Così, se del Camerun la tua immagine simbolo è il salto in cielo nel colpo di testa fatale di Omam – Biyik all’Argentina a Italia ’90 a San Siro e, anche se sgranate perché avevi 7 anni, l’Italia – Camerun di Spagna ’82, dell’Ecuador pensi all’ultimo Brasile 2014 e, soprattutto, a due tuoi cari amici che là, nel paese dove fanno seccare le foglie delle palme al sole per fare i cappelli Panama, ci hanno vissuto come tu non farai mai.
Ti attraversa la mente anche il pensiero, osservando le squadre sudamericane, la mancanza per esempio dell’Argentina per la quale non te ne fai una ragione. Perché non investono in un Paese che nel maschie ha dato i natali a giocatori come Maradona e Messi?
Domanda superflua se guardiamo alla storia calcistica italiana e ai suoi campioni. Eppure, la bellezza del calcio femminile è anche questo: ti insegna che ciò che vedi nel maschile non è scontato nel femminile (esclusa la Germania).
Al BC Place Stadium di Vancouver anche il pubblico è diverso: gente colorata e festante priva di qualunque malcontento a cui si è abituati nel maschile. E forse, sarebbe anche ora di vedere le due categorie in maniera distinta liberandosi finalmente da paragoni imbarazzanti e pesanti.
Perché in questo Canada 2015, la sensazione è quella di semplici ragazze, atlete, che giocano. Non giocano per soldi, non giocano per la fama e la gloria, giocano con la sincera e innocente passione di bambini che per la prima volta calciano un pallone con quella pura felicità nel compiere un gesto così facile come questo.

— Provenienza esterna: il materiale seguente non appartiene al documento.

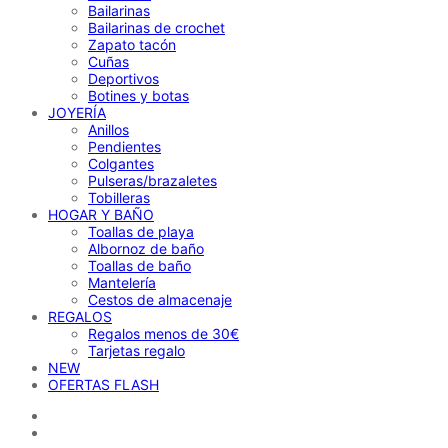
Bailarinas
Bailarinas de crochet
Zapato tacón
Cuñas
Deportivos
Botines y botas
JOYERÍA
Anillos
Pendientes
Colgantes
Pulseras/brazaletes
Tobilleras
HOGAR Y BAÑO
Toallas de playa
Albornoz de baño
Toallas de baño
Mantelería
Cestos de almacenaje
REGALOS
Regalos menos de 30€
Tarjetas regalo
NEW
OFERTAS FLASH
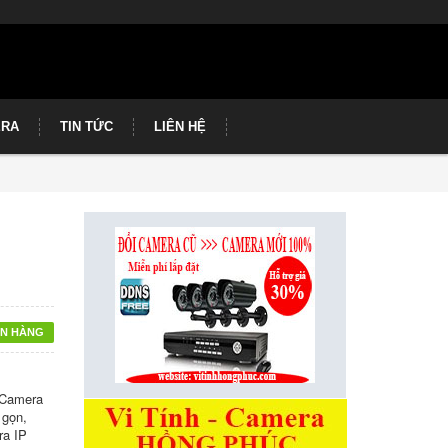
ERA
TIN TỨC
LIÊN HỆ
N HÀNG
 Camera
 gọn,
ra IP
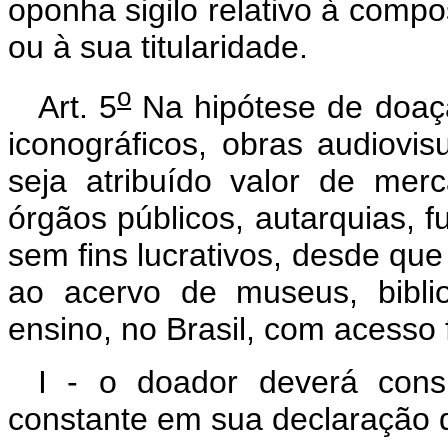
oponha sigilo relativo à compo
ou à sua titularidade.
o
Art. 5
Na hipótese de doação
iconográficos, obras audiovis
seja atribuído valor de mer
órgãos públicos, autarquias, f
sem fins lucrativos, desde qu
ao acervo de museus, bibli
ensino, no Brasil, com acesso
I - o doador deverá cons
constante em sua declaração 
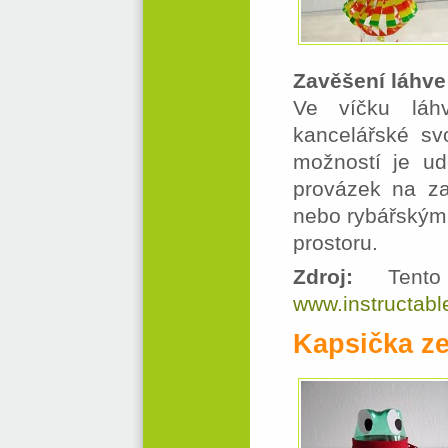
Zavěšení láhve
Ve víčku láhv
kancelářské sv
možností je ud
provázek na z
nebo rybářským 
prostoru.
Zdroj:
Tento 
www.instructab
Kapsička ze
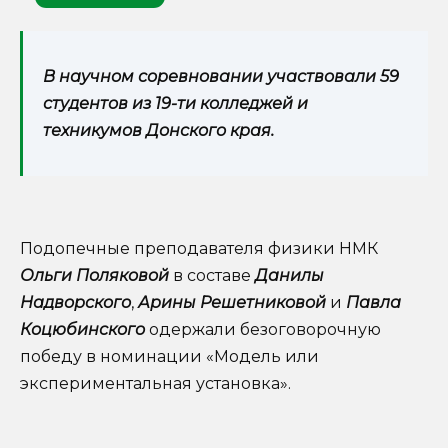
В научном соревновании участвовали 59
студентов из 19-ти колледжей и
техникумов Донского края.
Подопечные преподавателя физики НМК
Ольги Поляковой
в составе
Данилы
Надворского
,
Арины Решетниковой
и
Павла
Коцюбинского
одержали безоговорочную
победу в номинации «Модель или
экспериментальная установка».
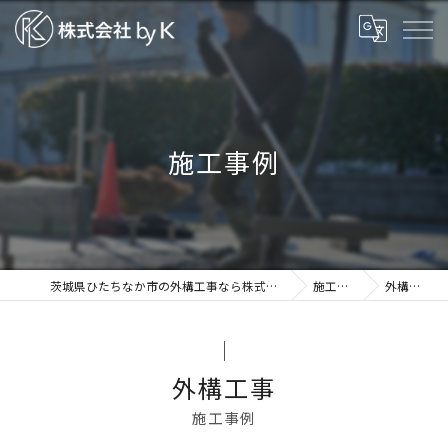
施工事例
茨城県ひたちなか市の外構工事なら株式会社by K
施工事例
外構工事
外構工事
施工事例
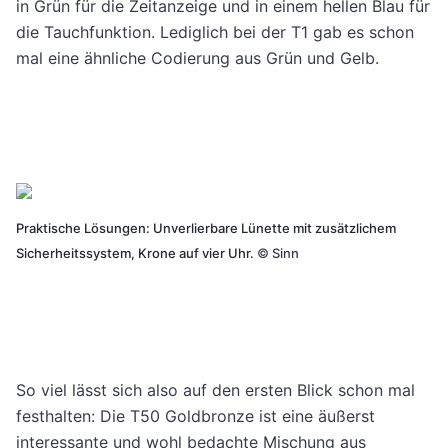
in Grün für die Zeitanzeige und in einem hellen Blau für
die Tauchfunktion. Lediglich bei der T1 gab es schon
mal eine ähnliche Codierung aus Grün und Gelb.
Praktische Lösungen: Unverlierbare Lünette mit zusätzlichem
Sicherheitssystem, Krone auf vier Uhr.
©
Sinn
So viel lässt sich also auf den ersten Blick schon mal
festhalten: Die T50 Goldbronze ist eine äußerst
interessante und wohl bedachte Mischung aus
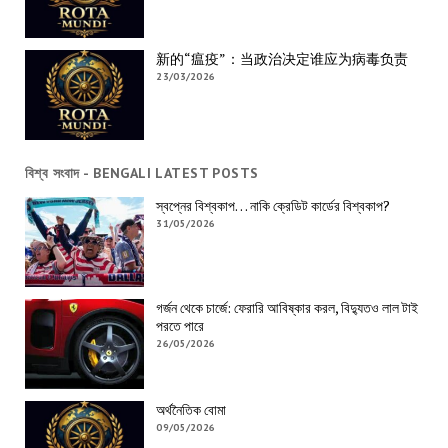
新的“瘟疫”：当政治决定谁应为病毒负责
23/03/2026
বিশ্ব সংবাদ - BENGALI LATEST POSTS
স্বপ্নের বিশ্বকাপ… নাকি ক্রেডিট কার্ডের বিশ্বকাপ?
31/05/2026
গর্জন থেকে চার্জে: ফেরারি আবিষ্কার করল, বিদ্যুতও লাল টাই
পরতে পারে
26/05/2026
অর্থনৈতিক বোমা
09/05/2026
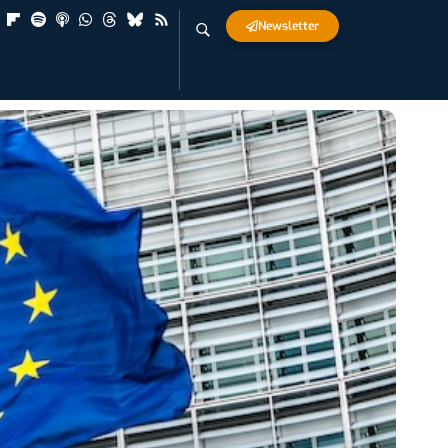
Newsletter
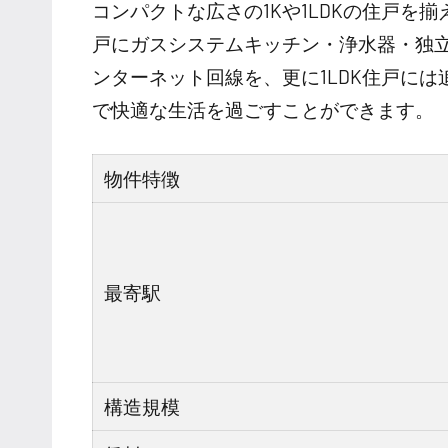
コンパクトな広さの1Kや1LDKの住戸を
戸にガスシステムキッチン・浄水器・独
ンターネット回線を、更に1LDK住戸に
で快適な生活を過ごすことができます。
物件特徴
最寄駅
構造規模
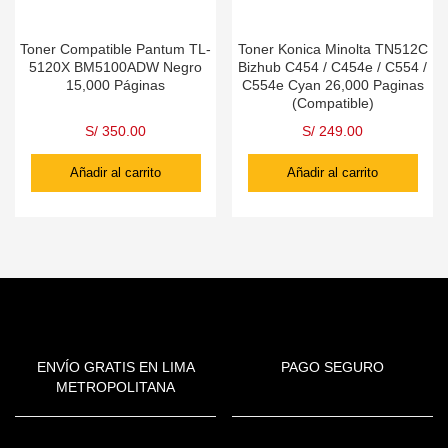
Toner Compatible Pantum TL-
Toner Konica Minolta TN512C
5120X BM5100ADW Negro
Bizhub C454 / C454e / C554 /
15,000 Páginas
C554e Cyan 26,000 Paginas
(Compatible)
S/
350.00
S/
249.00
Añadir al carrito
Añadir al carrito
ENVÍO GRATIS EN LIMA
PAGO SEGURO
METROPOLITANA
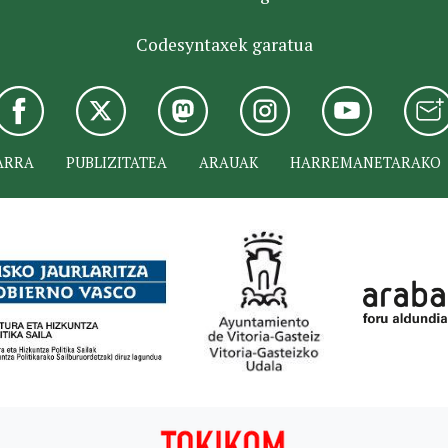
Codesyntaxek garatua
ARRA
PUBLIZITATEA
ARAUAK
HARREMANETARAKO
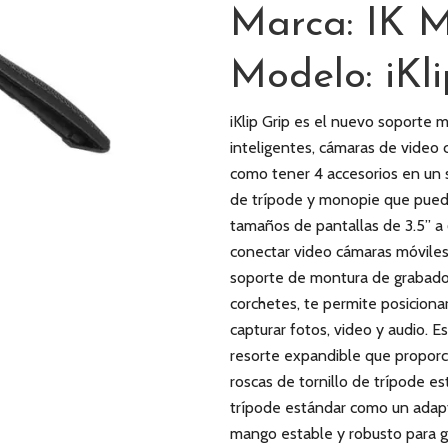
Marca: IK M
Modelo: iKli
iKlip Grip es el nuevo soporte 
inteligentes, cámaras de video 
como tener 4 accesorios en un s
de trípode y monopie que puede
tamaños de pantallas de 3.5” a
conectar video cámaras móvile
soporte de montura de grabado
corchetes, te permite posicion
capturar fotos, video y audio. E
resorte expandible que proporci
roscas de tornillo de trípode 
trípode estándar como un adapta
mango estable y robusto para gr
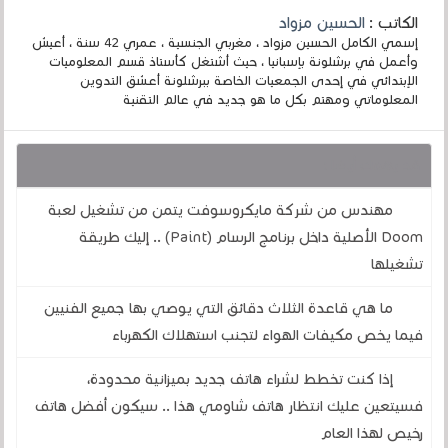
الكاتب :
الحسين مزواد
إسمي الكامل الحسين مزواد ، مغربي الجنسية ، عمري 42 سنة ، أعيش
وأعمل في برشلونة بإسبانيا ، حيث أشتغل كأستاذ قسم المعلوميات
الإبتدائي في إحدى الجمعيات الخاصة ببرشلونة أعشق التدوين
المعلوماتي ومهتم بكل ما هو جديد في عالم التقنية
قد يهمك أيضا :
مهندس من شركة مايكروسوفت يتمن من تشغيل لعبة
Doom الأصلية داخل برنامج الرسام (Paint) .. إليك طريقة
تشغيلها
ما هي قاعدة الثلاث دقائق التي يوصي بها جميع الفنيين
فيما يخص مكيفات الهواء لتجنب استهلاك الكهرباء
إذا كنت تخطط لشراء هاتف جديد بميزانية محدودة،
فسيتعين عليك انتظار هاتف شاومي هذا .. سيكون أفضل هاتف
رخيص لهذا العام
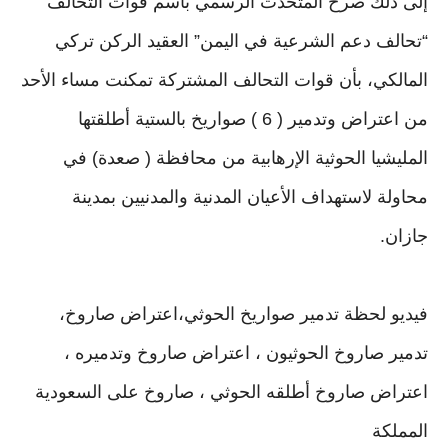
إلى ذلك صرح المتحدث الرسمي باسم قوات التحالف
“تحالف دعم الشرعية في اليمن” العقيد الركن تركي
المالكي، بأن قوات التحالف المشتركة تمكنت مساء الأحد
من اعتراض وتدمير ( 6 ) صواريخ بالستية أطلقتها
المليشيا الحوثية الإرهابية من محافظة ( صعدة) في
محاولة لاستهداف الأعيان المدنية والمدنيين بمدينة
جازان.
فيديو لحظة تدمير صواريخ الحوثي،اعتراض صاروخ،
تدمير صاروخ الحوثيون ، اعتراض صاروخ وتدميره ،
اعتراض صاروخ أطلقه الحوثي ، صاروخ على السعودية
المملكة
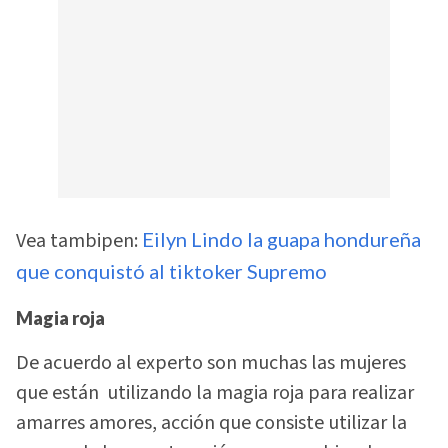
Vea tambipen:
Eilyn Lindo la guapa hondureña
que conquistó al tiktoker Supremo
Magia roja
De acuerdo al experto son muchas las mujeres
que están utilizando la magia roja para realizar
amarres amores, acción que consiste utilizar la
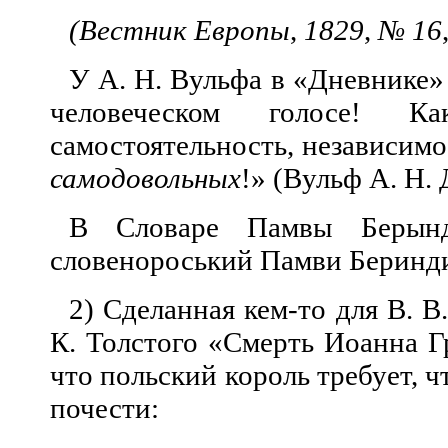
(Вестник Европы
,
1829
,
№ 16
У А. Н. Вульфа в «Дневнике» з
человеческом голосе! 
самостоятельность, независим
самодовольных
!» (Вульф А. Н. 
В Словаре Памвы Беры
словенороський Памви Беринди. 
2) Сделанная кем-то для В. В
К. Толстого «Смерть Иоанна Г
что пол
ьский король требует, 
почести:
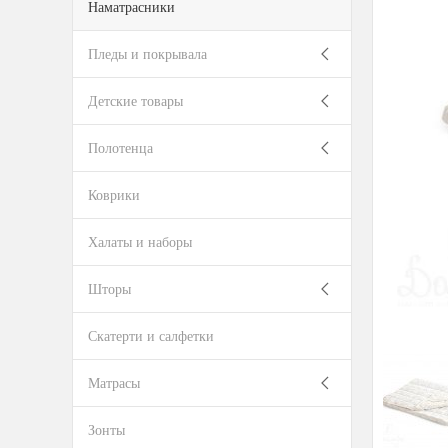
Наматрасники
Пледы и покрывала
Детские товары
Полотенца
Коврики
Халаты и наборы
Шторы
Скатерти и салфетки
Матрасы
Зонты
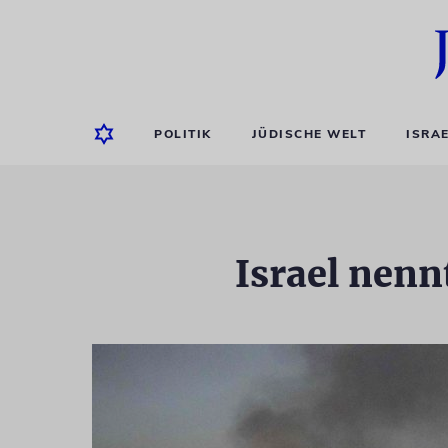
POLITIK
JÜDISCHE WELT
ISRA
Israel nenn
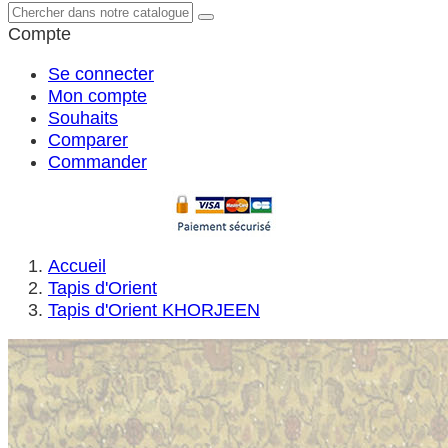
Compte
Se connecter
Mon compte
Souhaits
Comparer
Commander
Accueil
Tapis d'Orient
Tapis d'Orient KHORJEEN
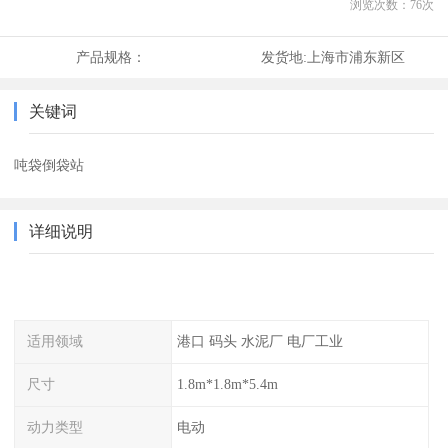
浏览次数：
76
次
产品规格：
发货地:
上海市浦东新区
关键词
吨袋倒袋站
详细说明
适用领域
港口 码头 水泥厂 电厂工业
尺寸
1.8m*1.8m*5.4m
动力类型
电动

Poi i tempi di gioco effettivo: le ragazze giocano, non si rotolano per terra lasciando passare i minuti, non sono cattive o almeno non sempre, non fanno entrate assassine che fanno saltare i garretti e sembra che ci sia uno spirito rispettoso più simile al rugby che non al calcio che conosciamo oggi, fatto anche di veleni, corruzione e irrispettoso.
Una statistica ha rivelato che le ragazze a calcio giocano su 46 minuti almeno 44 pieni, cioè senza interruzioni. È un dato quanto mai confortante e rispecchia un calcio così bistrattato come quello femminile che forse meriterebbe maggiore attenzione.
Nessuna delle due squadre ha una tradizione e una storia diversa da molte altre. Sia Camerun ed Ecuador debuttano a Canada 2015 senza essere mai riuscite in passato a qualificarsi o anche solo a partecipare alla fase finale. In entrambe esistono i campionati di club e sarebbe da domandarsi quante di queste ragazze hanno chiesto il permesso dai lavori o, semplicemente, considerata la giovane età, hanno sospeso temporaneamente gli studi.
La partita finisce 6 – 0 e ciò che emerge maggiormente è l’inesperienza e la poca tecnica di entrambe le squadre. Non ci sono giocate sorprendenti e azioni di gioco costruite con consapevolezza, piuttosto sembrano ventidue ragazze che giocano con le sole basi tipo chi sta in porta para e chi attacca corre e deve buttarla dentro. Certo, il mondo globalizzato rende queste ragazze più sveglie di come potevo essere io vent’anni fa, le rende una strana forma di specchio dei tempi e i loro occhi sono di quelli disincantati di chi sta vivendo un sogno, anche se beccano goleade. Così, le camerunesi sono ragazze tipicamente africane, con le loro pettinature coloratissime e le treccine e le ecuadoriane hanno quei tratti meticci canonici del loro popolo. Il look fa molto ma sono anche ragazze giovani influenzate dal mondo globalizzato con una loro nuova indipendenza e che, personalmente, mi intenerisce.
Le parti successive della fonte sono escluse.